Premium Conventional Oil
Premium conventional oil is the standard for most new vehicles. However, it is also an excellent option for light-duty vehicles. Check your owner’s manual to know the viscosity and weight you should get. This type of oil typically comes in weights ranging from 5W-20 or 5W-30 for lower temperatures and 10W-30 for higher temperatures. These oils can be combined with the best oil filters to ensure optimum performance.
Full Synthetic Oil
In discussions about the best oils to use, full synthetics likely win the day. However, that does not mean that every car owner should use this type of oil. While these oils may perform better than other oils, they are expensive and often unnecessary in conventional engines. Although, if you drive a vehicle with a high-tech, high-end engine, then you may want to and the manual may require you to spend the extra for the upgrade.
Synthetic Blend Oil
For drivers of heavy-duty SUVs and pickups, synthetic blend oil might be worth the few extra pennies over conventional oil. These oils, made of synthetics and organics, are less volatile, meaning they improve fuel economy and reduce evaporative oil loss.

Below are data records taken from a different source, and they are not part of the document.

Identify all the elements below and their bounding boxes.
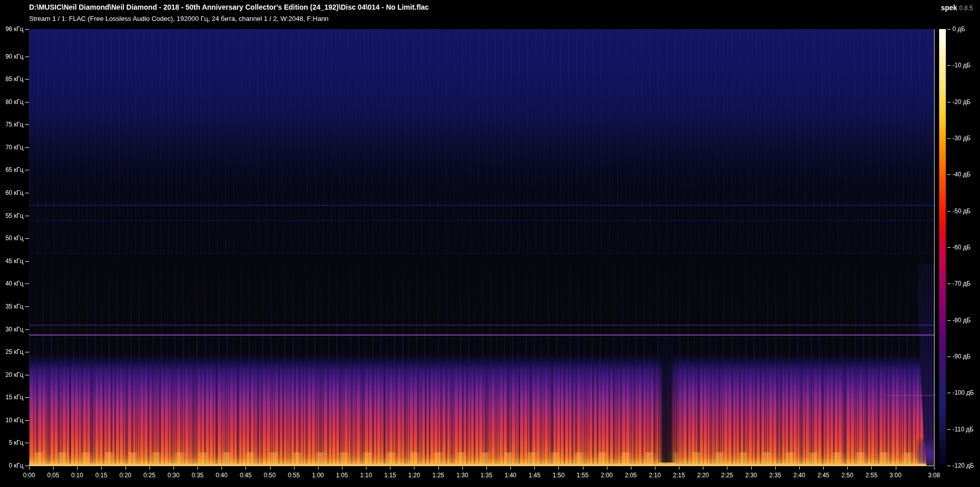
time-tick [583, 467, 583, 470]
time-tick-label: 1:35 [474, 471, 499, 479]
db-tick [947, 320, 950, 321]
freq-tick [25, 420, 29, 421]
time-tick [775, 467, 776, 470]
spectral-line [29, 335, 934, 336]
freq-tick [25, 352, 29, 352]
time-tick [222, 467, 222, 470]
freq-tick-label: 20 кГц [0, 371, 23, 379]
freq-tick-label: 60 кГц [0, 189, 23, 197]
app-badge: spek 0.8.5 [941, 4, 973, 12]
db-tick [947, 284, 950, 284]
time-tick [703, 467, 703, 470]
time-tick [414, 467, 414, 470]
time-tick-label: 2:35 [763, 471, 788, 479]
time-tick-label: 3:08 [922, 471, 946, 479]
time-tick [631, 467, 631, 470]
time-tick [101, 467, 102, 470]
db-tick-label: -30 дБ [952, 134, 971, 142]
db-tick [947, 466, 950, 466]
time-tick [727, 467, 727, 470]
time-tick [655, 467, 655, 470]
time-tick-label: 2:40 [787, 471, 812, 479]
freq-tick [25, 57, 29, 57]
app-version: 0.8.5 [959, 5, 973, 12]
time-tick-label: 1:00 [306, 471, 330, 479]
freq-tick [25, 124, 29, 125]
stream-info: Stream 1 / 1: FLAC (Free Lossless Audio … [29, 15, 329, 22]
freq-tick-label: 0 кГц [0, 462, 23, 470]
time-tick-label: 2:55 [859, 471, 884, 479]
time-tick [799, 467, 800, 470]
time-tick [679, 467, 679, 470]
time-tick [366, 467, 366, 470]
db-tick-label: -70 дБ [952, 279, 971, 288]
freq-tick [25, 284, 29, 284]
freq-tick-label: 5 кГц [0, 439, 23, 447]
db-tick-label: -110 дБ [952, 425, 973, 433]
time-tick [294, 467, 295, 470]
freq-tick-label: 70 кГц [0, 143, 23, 151]
time-tick [174, 467, 174, 470]
time-tick-label: 2:10 [643, 471, 667, 479]
time-tick-label: 0:15 [89, 471, 113, 479]
time-tick-label: 0:35 [185, 471, 210, 479]
freq-tick [25, 329, 29, 330]
time-tick [29, 467, 30, 470]
time-tick-label: 1:30 [450, 471, 475, 479]
freq-tick-label: 30 кГц [0, 325, 23, 334]
spectral-line [29, 325, 934, 325]
spek-window: D:\MUSIC\Neil Diamond\Neil Diamond - 201… [0, 0, 980, 487]
freq-tick-label: 50 кГц [0, 234, 23, 242]
freq-tick-label: 15 кГц [0, 393, 23, 401]
time-tick-label: 0:30 [161, 471, 186, 479]
time-tick [342, 467, 342, 470]
time-tick [198, 467, 198, 470]
freq-tick-label: 80 кГц [0, 98, 23, 106]
db-tick-label: -100 дБ [952, 389, 974, 397]
time-tick-label: 2:00 [595, 471, 619, 479]
time-tick-label: 0:50 [258, 471, 282, 479]
time-tick [751, 467, 752, 470]
time-tick-label: 2:20 [691, 471, 715, 479]
freq-tick [25, 170, 29, 170]
time-tick [510, 467, 511, 470]
db-tick-label: -20 дБ [952, 98, 971, 106]
file-path-title: D:\MUSIC\Neil Diamond\Neil Diamond - 201… [29, 3, 429, 11]
time-tick-label: 1:10 [354, 471, 378, 479]
db-tick [947, 211, 950, 212]
freq-tick-label: 75 кГц [0, 120, 23, 129]
db-tick-label: -40 дБ [952, 170, 971, 178]
freq-tick-label: 96 кГц [0, 25, 23, 33]
time-tick [462, 467, 463, 470]
time-tick [77, 467, 78, 470]
db-tick [947, 174, 950, 175]
freq-tick [25, 397, 29, 398]
spectral-line [886, 395, 934, 396]
time-tick [53, 467, 54, 470]
ultrasonic-noise-region [29, 29, 934, 254]
time-tick-label: 2:30 [739, 471, 764, 479]
harmonic-spike-region [29, 245, 934, 370]
time-tick-label: 2:25 [715, 471, 739, 479]
time-tick-label: 1:45 [522, 471, 547, 479]
freq-tick [25, 261, 29, 262]
db-tick-label: -10 дБ [952, 61, 971, 69]
db-colorbar [939, 29, 946, 466]
spectrogram-canvas [29, 29, 935, 466]
time-tick-label: 1:55 [571, 471, 595, 479]
time-tick-label: 0:25 [137, 471, 162, 479]
time-tick [896, 467, 896, 470]
db-tick [947, 393, 950, 393]
time-tick [318, 467, 318, 470]
time-tick-label: 1:50 [546, 471, 571, 479]
time-tick-label: 0:45 [233, 471, 258, 479]
db-tick-label: -60 дБ [952, 243, 971, 251]
db-tick [947, 429, 950, 430]
freq-tick-label: 40 кГц [0, 279, 23, 288]
freq-tick-label: 10 кГц [0, 416, 23, 424]
time-tick-label: 2:05 [619, 471, 643, 479]
db-tick-label: -50 дБ [952, 207, 971, 215]
time-tick-label: 2:15 [667, 471, 691, 479]
freq-tick-label: 90 кГц [0, 53, 23, 61]
freq-tick [25, 216, 29, 216]
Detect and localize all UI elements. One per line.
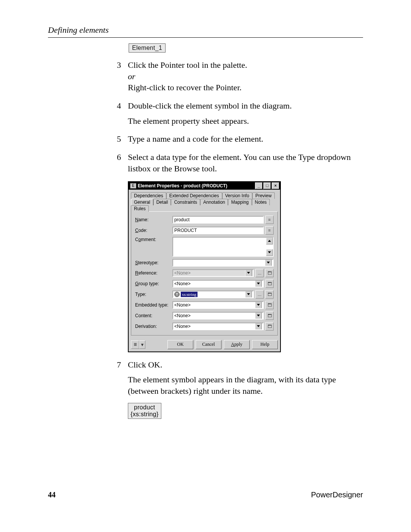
chevron-down-icon[interactable] [255, 280, 262, 287]
step-body: Select a data type for the element. You … [128, 152, 363, 174]
label-type: Type: [135, 292, 172, 297]
input-comment[interactable] [172, 237, 274, 257]
step-number: 5 [106, 133, 128, 145]
step-or: or [128, 71, 363, 82]
tab-mapping[interactable]: Mapping [228, 199, 252, 205]
reference-properties-button[interactable]: 🗔 [265, 269, 274, 277]
tab-annotation[interactable]: Annotation [200, 199, 228, 205]
label-embedded-type: Embedded type: [135, 302, 172, 308]
running-header: Defining elements [48, 25, 363, 38]
menu-icon: ≣ [131, 340, 139, 349]
select-type[interactable]: T xs:string [172, 291, 254, 298]
row-derivation: Derivation: <None> 🗔 [135, 322, 274, 331]
row-content: Content: <None> 🗔 [135, 312, 274, 320]
code-sync-button[interactable]: = [265, 226, 274, 235]
badge-line-2: {xs:string} [131, 411, 159, 417]
close-button[interactable]: × [272, 182, 279, 189]
row-group-type: Group type: <None> 🗔 [135, 280, 274, 288]
content: Element_1 3 Click the Pointer tool in th… [106, 42, 363, 419]
input-code[interactable]: PRODUCT [172, 227, 264, 234]
select-derivation[interactable]: <None> [172, 323, 264, 330]
chevron-down-icon[interactable] [255, 323, 262, 330]
content-properties-button[interactable]: 🗔 [265, 312, 274, 320]
chevron-down-icon[interactable] [245, 270, 252, 276]
apply-button[interactable]: Apply [224, 340, 250, 349]
step-4-followup: The element property sheet appears. [128, 115, 363, 127]
tab-preview[interactable]: Preview [252, 192, 275, 199]
select-reference[interactable]: <None> [172, 269, 254, 277]
step-text: Double-click the element symbol in the d… [128, 100, 363, 112]
row-type: Type: T xs:string … 🗔 [135, 290, 274, 299]
select-value: <None> [174, 313, 191, 318]
row-comment: Comment: [135, 237, 274, 257]
tab-rules[interactable]: Rules [131, 205, 149, 212]
chevron-down-icon: ▼ [139, 340, 145, 349]
derivation-properties-button[interactable]: 🗔 [265, 322, 274, 331]
label-code: Code: [135, 228, 172, 233]
badge-line-1: product [134, 404, 155, 411]
chevron-down-icon[interactable] [255, 312, 262, 319]
row-embedded-type: Embedded type: <None> 🗔 [135, 301, 274, 309]
label-reference: Reference: [135, 270, 172, 276]
select-value: xs:string [181, 292, 198, 297]
element-badge-before: Element_1 [129, 43, 166, 53]
tab-detail[interactable]: Detail [153, 199, 171, 205]
select-group-type[interactable]: <None> [172, 280, 264, 288]
row-code: Code: PRODUCT = [135, 226, 274, 235]
tab-constraints[interactable]: Constraints [171, 199, 200, 205]
chevron-down-icon[interactable] [265, 259, 272, 266]
type-properties-button[interactable]: 🗔 [265, 290, 274, 299]
step-7: 7 Click OK. [106, 359, 363, 371]
label-name: Name: [135, 217, 172, 222]
tab-notes[interactable]: Notes [252, 199, 270, 205]
chevron-down-icon[interactable] [245, 291, 252, 298]
step-number: 7 [106, 359, 128, 371]
select-content[interactable]: <None> [172, 312, 264, 320]
tab-version-info[interactable]: Version Info [222, 192, 252, 199]
label-content: Content: [135, 313, 172, 318]
step-number: 4 [106, 100, 128, 112]
step-3: 3 Click the Pointer tool in the palette.… [106, 59, 363, 93]
step-body: Click the Pointer tool in the palette. o… [128, 59, 363, 93]
label-group-type: Group type: [135, 281, 172, 286]
chevron-down-icon[interactable] [255, 302, 262, 308]
dialog-titlebar[interactable]: Element Properties - product (PRODUCT) _… [129, 182, 280, 190]
page-number: 44 [48, 490, 56, 499]
step-body: Double-click the element symbol in the d… [128, 100, 363, 112]
dialog-button-row: ≣ ▼ OK Cancel Apply Help [129, 338, 280, 351]
step-4: 4 Double-click the element symbol in the… [106, 100, 363, 112]
dialog-app-icon [130, 183, 136, 189]
dialog-figure: Element Properties - product (PRODUCT) _… [128, 181, 363, 352]
tab-dependencies[interactable]: Dependencies [131, 192, 166, 199]
type-browse-button[interactable]: … [255, 290, 264, 299]
step-text-alt: Right-click to recover the Pointer. [128, 82, 363, 93]
scroll-down-icon[interactable] [266, 249, 273, 256]
embedded-properties-button[interactable]: 🗔 [265, 301, 274, 309]
input-name[interactable]: product [172, 216, 264, 224]
tabs-row-1: Dependencies Extended Dependencies Versi… [129, 190, 280, 198]
page: Defining elements Element_1 3 Click the … [0, 0, 411, 532]
type-icon: T [174, 292, 180, 297]
step-number: 6 [106, 152, 128, 174]
step-7-followup: The element symbol appears in the diagra… [128, 374, 363, 396]
maximize-button[interactable]: □ [263, 182, 271, 189]
select-stereotype[interactable] [172, 259, 274, 267]
label-comment: Comment: [135, 237, 172, 242]
minimize-button[interactable]: _ [255, 182, 263, 189]
group-type-properties-button[interactable]: 🗔 [265, 280, 274, 288]
reference-browse-button[interactable]: … [255, 269, 264, 277]
select-value: <None> [174, 302, 191, 308]
dialog-menu-button[interactable]: ≣ ▼ [131, 340, 145, 349]
select-value: <None> [174, 281, 191, 286]
cancel-button[interactable]: Cancel [196, 340, 221, 349]
tab-general[interactable]: General [131, 199, 153, 205]
ok-button[interactable]: OK [167, 340, 193, 349]
help-button[interactable]: Help [252, 340, 278, 349]
name-sync-button[interactable]: = [265, 216, 274, 224]
step-text: Click the Pointer tool in the palette. [128, 59, 363, 71]
scroll-up-icon[interactable] [266, 238, 273, 244]
step-body: Type a name and a code for the element. [128, 133, 363, 145]
tab-extended-dependencies[interactable]: Extended Dependencies [166, 192, 222, 199]
select-embedded-type[interactable]: <None> [172, 301, 264, 309]
row-stereotype: Stereotype: [135, 259, 274, 267]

Believe it or not, over half of the vehicles currently on the road have more than 75,000 miles on the odometer. You might even own one of these high-mileage gems. If you do, then you know that they require special attention. Oil refiners also understand these unique needs, which is why higher-mileage oils are formulated with conditioners for the seals in the system. As cars age, their seals can dry out, becoming ineffective and causing leaks. The unique ingredients in these specific oils help to rehydrate and reswell these seals, which can prevent small leaks and help recondition the system.
While it is difficult to pinpoint just one oil type that is best for cars in general, it is possible to identify the best oil option for your specific vehicle. However, to know which is best, you need to review your owner’s manual and learn the proper weight and viscosity required of an oil. Also, it is a good idea to review your odometer and consider if a higher-mileage oil is a good option. In any case, reflect on the information you have and go down to your local auto parts store to get help to narrow your selection.